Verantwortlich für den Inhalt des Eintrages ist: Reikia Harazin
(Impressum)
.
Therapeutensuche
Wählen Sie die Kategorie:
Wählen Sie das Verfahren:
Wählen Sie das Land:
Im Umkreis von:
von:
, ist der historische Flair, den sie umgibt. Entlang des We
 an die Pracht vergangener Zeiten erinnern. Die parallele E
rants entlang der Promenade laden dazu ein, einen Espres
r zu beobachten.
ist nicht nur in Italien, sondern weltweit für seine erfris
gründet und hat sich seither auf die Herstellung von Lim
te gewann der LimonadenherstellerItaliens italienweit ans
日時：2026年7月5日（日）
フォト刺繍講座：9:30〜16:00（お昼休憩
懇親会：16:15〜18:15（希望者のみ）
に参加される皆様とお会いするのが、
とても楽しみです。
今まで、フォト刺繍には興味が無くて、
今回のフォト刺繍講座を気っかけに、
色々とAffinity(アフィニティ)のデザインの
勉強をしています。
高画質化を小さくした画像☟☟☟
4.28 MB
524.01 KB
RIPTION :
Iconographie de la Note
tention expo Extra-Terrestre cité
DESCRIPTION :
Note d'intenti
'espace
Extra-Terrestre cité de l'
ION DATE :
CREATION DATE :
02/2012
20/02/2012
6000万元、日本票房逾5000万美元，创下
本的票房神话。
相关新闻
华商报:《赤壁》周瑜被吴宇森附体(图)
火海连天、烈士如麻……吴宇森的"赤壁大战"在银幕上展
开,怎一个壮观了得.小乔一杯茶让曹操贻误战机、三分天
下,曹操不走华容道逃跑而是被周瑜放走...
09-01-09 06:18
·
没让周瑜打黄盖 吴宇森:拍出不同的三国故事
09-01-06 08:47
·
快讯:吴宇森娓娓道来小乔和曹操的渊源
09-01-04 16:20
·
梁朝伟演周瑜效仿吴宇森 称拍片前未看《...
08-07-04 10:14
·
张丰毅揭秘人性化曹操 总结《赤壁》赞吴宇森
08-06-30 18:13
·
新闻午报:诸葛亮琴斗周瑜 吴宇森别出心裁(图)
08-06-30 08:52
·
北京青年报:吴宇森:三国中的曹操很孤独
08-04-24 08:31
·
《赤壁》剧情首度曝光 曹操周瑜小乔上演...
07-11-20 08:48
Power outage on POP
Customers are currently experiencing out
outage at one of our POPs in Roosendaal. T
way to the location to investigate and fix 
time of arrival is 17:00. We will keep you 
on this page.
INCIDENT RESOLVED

» **Task description**: Would you filter the records and copy each line that contains the word "outage"?

» **Exercise output**:
Power outage on POP
outage at one of our POPs in Roosendaal. T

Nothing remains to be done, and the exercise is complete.